## Material for this task
-.-.-
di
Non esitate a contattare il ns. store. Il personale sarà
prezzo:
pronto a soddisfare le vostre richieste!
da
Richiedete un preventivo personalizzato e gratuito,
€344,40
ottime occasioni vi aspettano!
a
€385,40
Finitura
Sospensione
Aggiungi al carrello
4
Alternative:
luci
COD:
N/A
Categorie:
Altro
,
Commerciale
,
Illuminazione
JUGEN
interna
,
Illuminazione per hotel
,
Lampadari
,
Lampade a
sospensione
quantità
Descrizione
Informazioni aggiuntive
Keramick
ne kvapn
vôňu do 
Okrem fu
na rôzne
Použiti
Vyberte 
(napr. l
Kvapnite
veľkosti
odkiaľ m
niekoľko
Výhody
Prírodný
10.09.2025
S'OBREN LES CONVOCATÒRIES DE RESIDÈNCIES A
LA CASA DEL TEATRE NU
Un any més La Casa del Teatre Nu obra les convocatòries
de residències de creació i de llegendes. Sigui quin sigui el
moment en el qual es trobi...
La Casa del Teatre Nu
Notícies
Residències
-.-.-
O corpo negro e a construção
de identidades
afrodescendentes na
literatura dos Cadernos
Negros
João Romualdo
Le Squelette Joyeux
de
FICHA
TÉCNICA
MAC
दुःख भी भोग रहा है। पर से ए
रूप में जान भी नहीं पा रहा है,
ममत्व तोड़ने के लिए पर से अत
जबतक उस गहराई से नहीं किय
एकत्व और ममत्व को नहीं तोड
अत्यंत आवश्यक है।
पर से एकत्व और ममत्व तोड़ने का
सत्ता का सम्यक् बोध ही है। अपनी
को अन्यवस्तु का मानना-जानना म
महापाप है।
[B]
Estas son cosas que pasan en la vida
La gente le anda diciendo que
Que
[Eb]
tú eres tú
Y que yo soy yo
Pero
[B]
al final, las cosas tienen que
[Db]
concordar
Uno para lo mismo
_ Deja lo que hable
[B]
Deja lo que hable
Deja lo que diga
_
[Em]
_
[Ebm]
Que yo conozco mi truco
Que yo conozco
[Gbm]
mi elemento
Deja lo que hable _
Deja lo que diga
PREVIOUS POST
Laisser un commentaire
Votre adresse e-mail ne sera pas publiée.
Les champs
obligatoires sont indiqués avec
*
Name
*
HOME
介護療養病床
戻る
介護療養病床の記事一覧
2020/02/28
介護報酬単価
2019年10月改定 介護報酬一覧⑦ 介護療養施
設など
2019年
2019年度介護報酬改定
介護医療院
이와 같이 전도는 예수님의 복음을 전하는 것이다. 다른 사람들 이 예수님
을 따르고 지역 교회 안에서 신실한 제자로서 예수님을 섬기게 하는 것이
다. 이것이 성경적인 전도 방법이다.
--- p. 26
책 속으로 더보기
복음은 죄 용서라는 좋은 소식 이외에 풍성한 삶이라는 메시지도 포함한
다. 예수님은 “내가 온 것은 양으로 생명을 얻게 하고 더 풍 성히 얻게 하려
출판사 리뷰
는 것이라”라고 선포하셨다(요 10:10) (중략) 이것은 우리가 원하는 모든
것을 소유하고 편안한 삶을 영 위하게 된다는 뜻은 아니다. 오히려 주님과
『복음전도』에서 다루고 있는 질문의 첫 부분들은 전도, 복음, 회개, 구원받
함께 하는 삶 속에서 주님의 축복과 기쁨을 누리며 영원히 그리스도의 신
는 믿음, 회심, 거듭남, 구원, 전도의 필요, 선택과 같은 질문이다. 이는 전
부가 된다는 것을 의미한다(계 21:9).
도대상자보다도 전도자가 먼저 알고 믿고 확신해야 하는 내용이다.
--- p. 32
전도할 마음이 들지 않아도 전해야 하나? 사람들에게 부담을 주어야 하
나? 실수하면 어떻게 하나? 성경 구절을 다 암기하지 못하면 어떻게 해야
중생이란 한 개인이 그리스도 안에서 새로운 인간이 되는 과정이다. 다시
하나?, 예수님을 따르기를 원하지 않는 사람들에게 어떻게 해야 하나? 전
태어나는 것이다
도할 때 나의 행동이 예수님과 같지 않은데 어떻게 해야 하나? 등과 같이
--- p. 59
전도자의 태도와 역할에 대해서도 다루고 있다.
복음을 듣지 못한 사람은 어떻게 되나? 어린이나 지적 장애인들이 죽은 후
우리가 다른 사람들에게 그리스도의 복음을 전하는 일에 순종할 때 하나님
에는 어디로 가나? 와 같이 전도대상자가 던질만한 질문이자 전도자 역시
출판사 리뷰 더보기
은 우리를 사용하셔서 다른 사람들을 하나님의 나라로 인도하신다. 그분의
-.-.-
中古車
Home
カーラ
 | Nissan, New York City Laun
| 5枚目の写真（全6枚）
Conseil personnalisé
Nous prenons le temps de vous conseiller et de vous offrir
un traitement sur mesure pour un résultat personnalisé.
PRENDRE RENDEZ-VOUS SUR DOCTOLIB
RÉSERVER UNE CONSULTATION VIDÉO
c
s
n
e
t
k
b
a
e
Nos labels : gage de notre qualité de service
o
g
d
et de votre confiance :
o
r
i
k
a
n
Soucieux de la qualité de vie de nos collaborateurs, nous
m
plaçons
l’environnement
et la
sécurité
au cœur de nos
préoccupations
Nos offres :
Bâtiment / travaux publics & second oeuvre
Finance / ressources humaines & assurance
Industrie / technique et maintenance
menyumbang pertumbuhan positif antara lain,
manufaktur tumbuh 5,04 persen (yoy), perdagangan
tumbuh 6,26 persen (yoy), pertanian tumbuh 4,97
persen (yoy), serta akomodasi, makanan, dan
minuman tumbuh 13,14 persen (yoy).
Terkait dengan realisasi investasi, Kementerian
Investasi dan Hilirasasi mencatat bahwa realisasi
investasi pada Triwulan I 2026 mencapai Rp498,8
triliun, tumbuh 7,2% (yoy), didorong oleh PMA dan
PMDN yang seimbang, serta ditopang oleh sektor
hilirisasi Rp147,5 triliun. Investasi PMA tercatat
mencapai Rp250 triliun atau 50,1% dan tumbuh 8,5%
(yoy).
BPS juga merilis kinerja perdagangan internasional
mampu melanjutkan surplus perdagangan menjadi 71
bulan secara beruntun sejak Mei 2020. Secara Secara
-.-.-
## Task goal
Please give the number of lines above that include the string "qualité", with nothing added.

## Answer below
2